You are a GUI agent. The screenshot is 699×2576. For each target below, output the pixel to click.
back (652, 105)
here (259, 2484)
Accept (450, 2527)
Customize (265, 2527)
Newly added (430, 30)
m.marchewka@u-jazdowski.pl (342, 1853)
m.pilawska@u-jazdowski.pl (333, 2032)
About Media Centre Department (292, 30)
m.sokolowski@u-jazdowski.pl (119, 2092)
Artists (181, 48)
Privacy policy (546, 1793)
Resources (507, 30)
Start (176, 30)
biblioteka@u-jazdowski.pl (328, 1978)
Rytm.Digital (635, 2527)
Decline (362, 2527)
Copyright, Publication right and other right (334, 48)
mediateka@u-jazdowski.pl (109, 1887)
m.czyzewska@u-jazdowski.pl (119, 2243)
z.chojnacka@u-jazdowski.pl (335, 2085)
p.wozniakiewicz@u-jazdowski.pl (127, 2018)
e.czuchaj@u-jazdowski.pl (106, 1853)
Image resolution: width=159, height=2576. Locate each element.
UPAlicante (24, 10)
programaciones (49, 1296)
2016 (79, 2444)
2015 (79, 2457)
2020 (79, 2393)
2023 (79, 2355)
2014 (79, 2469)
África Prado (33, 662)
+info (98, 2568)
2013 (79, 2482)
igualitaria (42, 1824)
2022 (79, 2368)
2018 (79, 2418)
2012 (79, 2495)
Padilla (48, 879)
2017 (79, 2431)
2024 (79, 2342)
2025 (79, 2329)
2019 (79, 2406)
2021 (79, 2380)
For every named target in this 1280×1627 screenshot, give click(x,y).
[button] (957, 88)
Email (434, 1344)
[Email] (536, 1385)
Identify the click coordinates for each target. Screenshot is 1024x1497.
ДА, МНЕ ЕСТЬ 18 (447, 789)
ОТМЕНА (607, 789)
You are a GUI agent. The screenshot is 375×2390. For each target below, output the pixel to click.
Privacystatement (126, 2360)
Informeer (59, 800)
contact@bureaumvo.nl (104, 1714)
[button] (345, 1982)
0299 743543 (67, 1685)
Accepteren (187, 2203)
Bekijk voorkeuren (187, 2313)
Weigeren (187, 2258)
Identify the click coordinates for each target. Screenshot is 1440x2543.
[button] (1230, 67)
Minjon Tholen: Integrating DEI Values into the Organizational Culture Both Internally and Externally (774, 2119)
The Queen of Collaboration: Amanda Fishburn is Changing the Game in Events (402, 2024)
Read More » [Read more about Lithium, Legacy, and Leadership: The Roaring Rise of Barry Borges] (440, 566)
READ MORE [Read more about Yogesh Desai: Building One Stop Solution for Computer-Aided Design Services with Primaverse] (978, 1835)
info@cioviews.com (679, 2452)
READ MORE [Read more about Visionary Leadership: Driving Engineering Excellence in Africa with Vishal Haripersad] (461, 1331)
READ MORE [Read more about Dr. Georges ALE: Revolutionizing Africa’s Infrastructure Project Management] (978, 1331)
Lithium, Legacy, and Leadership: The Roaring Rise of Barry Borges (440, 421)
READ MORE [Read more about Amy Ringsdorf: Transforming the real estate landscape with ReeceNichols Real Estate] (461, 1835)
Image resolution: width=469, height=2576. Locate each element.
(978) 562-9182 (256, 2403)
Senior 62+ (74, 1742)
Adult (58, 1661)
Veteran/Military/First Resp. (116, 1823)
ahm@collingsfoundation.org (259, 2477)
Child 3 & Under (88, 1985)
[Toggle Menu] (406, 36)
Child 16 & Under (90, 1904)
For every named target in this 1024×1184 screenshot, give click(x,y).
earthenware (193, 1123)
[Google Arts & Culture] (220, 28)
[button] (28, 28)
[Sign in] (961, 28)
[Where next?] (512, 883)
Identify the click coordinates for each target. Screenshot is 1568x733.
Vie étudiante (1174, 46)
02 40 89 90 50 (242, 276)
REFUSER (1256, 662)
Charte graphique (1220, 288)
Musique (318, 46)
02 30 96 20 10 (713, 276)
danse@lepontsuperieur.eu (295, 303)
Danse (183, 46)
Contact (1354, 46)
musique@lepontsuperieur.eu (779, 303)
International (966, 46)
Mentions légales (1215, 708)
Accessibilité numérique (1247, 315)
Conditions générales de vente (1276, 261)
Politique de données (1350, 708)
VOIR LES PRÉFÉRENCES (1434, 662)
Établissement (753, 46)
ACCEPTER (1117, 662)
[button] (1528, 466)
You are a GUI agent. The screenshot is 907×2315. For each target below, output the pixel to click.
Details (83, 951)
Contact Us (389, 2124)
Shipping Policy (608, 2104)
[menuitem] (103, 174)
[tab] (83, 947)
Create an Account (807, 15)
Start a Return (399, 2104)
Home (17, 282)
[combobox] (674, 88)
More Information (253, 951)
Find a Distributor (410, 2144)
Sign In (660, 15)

- PROBLEM REQUIREMENTS -
The reply should consist of a single number: how many lines in the listing contain the word "Borges".

- RESULT -
2